A New Way To Split Water | August 5, 2013 Issue - Vol. 91 Issue 31 | Chemical & Engineering News
Volume 91 Issue 31 | p. 9 | News of The Week
Issue Date: August 5, 2013

A New Way To Split Water

Renewable Energy: Thermal technique that holds temperature steady could raise productivity
Department: Science & Technology
Keywords: water splitting, hydrogen, solar energy
Solar-powered temperature-swing (top) and isothermal (bottom) water splitting.
Credit: Courtesy of C. B. Mulgrave and A. W. Weimer
Scheme shows both solar-powered temperature-swing (top) and isothermal (bottom) water splitting.
Solar-powered temperature-swing (top) and isothermal (bottom) water splitting.
Credit: Courtesy of C. B. Mulgrave and A. W. Weimer

To meet future energy needs, scientists would like to find sustainable ways to generate hydrogen for use in fuel cells and to make liquid fuels.
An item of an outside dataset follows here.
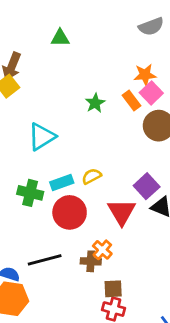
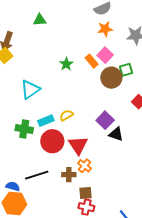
orange star: (145, 75) -> (105, 29), moved
red triangle: (122, 212) -> (78, 145), moved
orange cross: (102, 250) -> (85, 166), moved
As an alternative to other H2 sources, such as processing of biomass and electrolysis of water, scientists are developing a thermal water-splitting method that would use heat from solar arrays and metal oxide catalysts. But the classic thermal approach has required repetitive heating and cooling, which wastes energy.

Charles B. Musgrave, Alan W. Weimer, and coworkers at the University of Colorado, Boulder, have now sidestepped the temperature-cycling problem by demonstrating the first constant-temperature version of the technique (Science 2013, DOI: 10.1126/science.1239454).

The work “offers the potential for reaching higher solar-to-fuel energy conversion efficiencies” to make solar-based fuels at large scale and competitive costs, says solar technology expert Aldo Steinfeld of ETH Zurich.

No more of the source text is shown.